* **TASK REQUIREMENTS**
Please count the lines in the material below that include "OCCIDENTAL". Reply with the number alone.

* **SUPPLIED DATA**

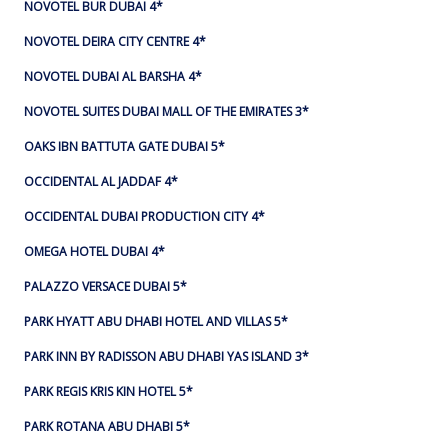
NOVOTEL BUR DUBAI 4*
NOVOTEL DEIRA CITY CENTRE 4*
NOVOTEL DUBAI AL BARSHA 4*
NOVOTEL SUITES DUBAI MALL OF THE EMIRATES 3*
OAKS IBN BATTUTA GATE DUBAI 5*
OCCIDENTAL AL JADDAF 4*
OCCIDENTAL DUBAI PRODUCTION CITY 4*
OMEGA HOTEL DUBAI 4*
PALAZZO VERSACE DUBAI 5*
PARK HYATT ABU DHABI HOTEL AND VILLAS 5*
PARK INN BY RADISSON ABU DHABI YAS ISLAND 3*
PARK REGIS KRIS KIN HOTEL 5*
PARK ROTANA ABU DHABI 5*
* * *
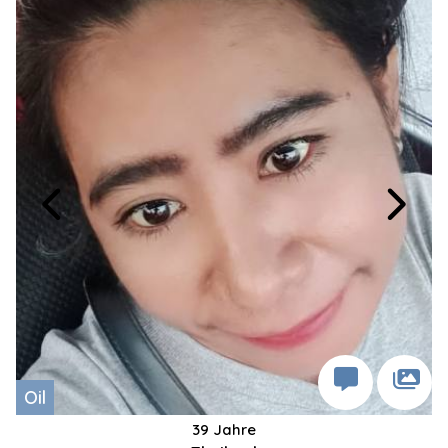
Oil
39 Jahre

* **OUTPUT FOR THIS EXERCISE**
2